* [DIRECTIONS FOR THIS TASK] Scan the entries for lines with the word "November" and copy those lines.

* [RECORDS SHOWN]

========================================

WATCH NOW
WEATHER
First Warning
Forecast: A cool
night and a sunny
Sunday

========================================

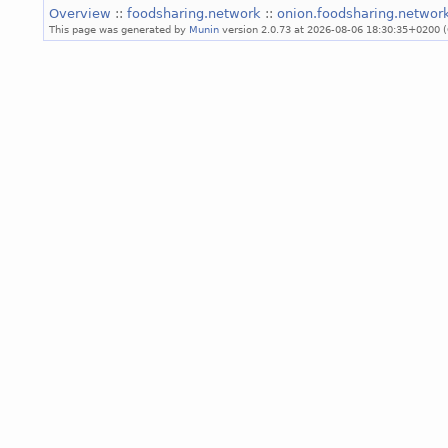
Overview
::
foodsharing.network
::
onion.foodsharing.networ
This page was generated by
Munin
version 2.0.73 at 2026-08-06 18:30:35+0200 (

========================================

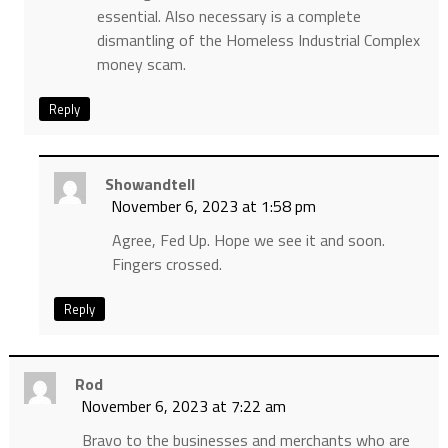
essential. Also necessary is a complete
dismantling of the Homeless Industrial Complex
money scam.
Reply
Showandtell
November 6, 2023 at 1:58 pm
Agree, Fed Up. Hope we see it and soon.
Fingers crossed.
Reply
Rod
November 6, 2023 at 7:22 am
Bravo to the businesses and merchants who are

========================================

* [FINAL ANSWER]
November 6, 2023 at 1:58 pm
November 6, 2023 at 7:22 am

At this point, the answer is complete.